Alyzée Joy Montana est une jeune française de 26 ans qui vient de décrocher le « job le plus cool du monde ». Embauchée par l’entreprise italienne Sailsquare, une sorte de Blablacar de la voile, son rôle est de parcourir le monde à bord de voiliers, tester les croisières proposées, et raconter ses aventures sur Internet. Pour elle, son boulot consiste à « vendre du rêve ». Nous avons pu l’interviewer alors qu’elle était en escale à Milan, de retour de Cuba et en partance pour la Norvège puis les Seychelles.

Le 13 avril elle s’envole pour la Norvège pour passer une semaine en monocoque à la découverte des Fjord de Norvège. Dans ses bagages, des affaires pour affronter le frisquet printemps norvégien, et les chaleurs des Seychelles où elle se rendra directement après pour une croisière d’une semaine également. Deux semaines de vacances ? Pas tout à fait. Tester des croisières partout dans le monde et raconter sur Internet ses aventures, c’est le nouveau boulot de Alyzée Joy Montana, une française de 26 ans qui a décroché « le job le plus cool du monde ».

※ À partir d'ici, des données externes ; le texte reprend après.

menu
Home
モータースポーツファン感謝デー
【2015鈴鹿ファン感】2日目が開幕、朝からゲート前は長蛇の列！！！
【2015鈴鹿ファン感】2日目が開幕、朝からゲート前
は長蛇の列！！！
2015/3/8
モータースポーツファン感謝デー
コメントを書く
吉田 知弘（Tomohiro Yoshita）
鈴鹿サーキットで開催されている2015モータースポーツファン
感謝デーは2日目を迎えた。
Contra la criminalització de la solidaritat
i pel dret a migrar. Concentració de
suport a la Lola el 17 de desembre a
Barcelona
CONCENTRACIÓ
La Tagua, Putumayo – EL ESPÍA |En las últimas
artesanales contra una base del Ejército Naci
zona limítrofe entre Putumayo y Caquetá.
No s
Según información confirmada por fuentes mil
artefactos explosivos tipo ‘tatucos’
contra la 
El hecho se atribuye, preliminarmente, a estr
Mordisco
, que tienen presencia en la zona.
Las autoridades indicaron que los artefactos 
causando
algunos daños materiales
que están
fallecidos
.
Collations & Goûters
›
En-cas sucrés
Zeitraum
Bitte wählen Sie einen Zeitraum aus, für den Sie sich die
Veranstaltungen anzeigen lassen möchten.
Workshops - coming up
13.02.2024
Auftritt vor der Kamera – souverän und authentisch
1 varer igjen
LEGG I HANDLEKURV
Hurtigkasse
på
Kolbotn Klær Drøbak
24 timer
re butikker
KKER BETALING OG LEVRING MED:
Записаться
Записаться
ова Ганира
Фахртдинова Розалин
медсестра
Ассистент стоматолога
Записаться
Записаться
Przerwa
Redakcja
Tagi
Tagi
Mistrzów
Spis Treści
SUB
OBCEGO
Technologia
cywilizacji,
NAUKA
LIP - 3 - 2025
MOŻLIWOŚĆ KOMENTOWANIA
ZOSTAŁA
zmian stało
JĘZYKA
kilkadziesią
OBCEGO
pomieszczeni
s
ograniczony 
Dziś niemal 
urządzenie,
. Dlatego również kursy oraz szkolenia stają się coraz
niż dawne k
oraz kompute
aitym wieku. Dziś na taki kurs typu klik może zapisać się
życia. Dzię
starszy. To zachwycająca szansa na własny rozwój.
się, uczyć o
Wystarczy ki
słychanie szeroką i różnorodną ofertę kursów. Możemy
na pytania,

Embauchée le 1er mars par l’entreprise italienne Sailsquare, dont le siège est à Milan, la jeune femme faisait immédiatement ses valises pour s’envoler vers Cuba le 3 mars. Dix jours sur place pour tester la croisière avec des clients réunis dans une flotille de cinq bateaux. « Cela m’a permis de toucher immédiatement la réalité du job », raconte Alyzée, de retour en Italie. Car depuis Cuba, difficile de diffuser au quotidien des photos sur Instagram ou des post de blog.

Le Blablacar de la voile

Fondée en 2013 par deux entrepreneurs italiens, Sailsquare se présente comme une place marché mettant en relation des vacanciers et des skippers-propriétaires de bateaux, une sorte de Blablacar du voilier. Sur le séjour, Sailsquare prélève une commission au voyageur et une autre au skipper.  

En juillet dernier, l’entreprise diffuse une annonce pour un « job de rêve ». Les amis et la famille d’Alyzée Joy Montana lui mettent l’annonce sous le nez, afin qu’elle postule. Originaire des Caraïbes françaises, la jeune femme vient de rentrer en France et dépérit à Paris après d’une année en Australie où elle a travaillé six mois dans une entreprise française de tourisme puis six mois dans un hôtel sur la barrière de Corail. La jeune femme avait déjà repéré ce genre d’annonces, sans jamais oser sauter le pas. 

Candidature originale

Elle envoie CV, lettre de motivation. « Je me suis dit que pour un tel poste, il fallait faire autre chose. » Quelque chose de grandiose, forcément. Alyzée Joyce Montana met en pratique ses cours de production cinématographique de l’université d’Austin, aux Etats-Unis, où elle a effectué une partie de son cursus : en vacances en Guadeloupe, elle regroupe ses amis sur la plage, et quelques badauds et écrit avec des corps « Sailsquare » et avec des serviettes de plage « hire » (recrutez-moi). Au centre de la scène, sur une licorne pneumatique, elle fait décoller son drone. Sélectionnée parmi 3 000 candidats, elle fait partie des finalistes et passe des tests, notamment de rédaction en anglais, avant d’être engagée.

Car son boulot ne va pas se résumer à voyager de part le monde sur des voiliers. La jeune femme devra également raconter son aventure aux internautes sur les réseaux sociaux et sur un blog, en texte, photos et vidéos. Une manière de coller à son envie de « faire rêver les gens » qui l’anime depuis toujours, et pour l’entreprise de montrer que le voyage en voilier peut-être accessible. Quand elle ne sera pas en mer, Alyzée passera deux semaines par mois sur terre, entre le siège de Milan et Station F à Paris où Sailsquare a récemment largué les amarres.  

Avec ce « job le plus cool du monde », l’entreprise italienne compte mettre l’accent sur les loisirs nautiques et se démarquer de la concurrence de location de voiliers entre particuliers, dont SamBoat.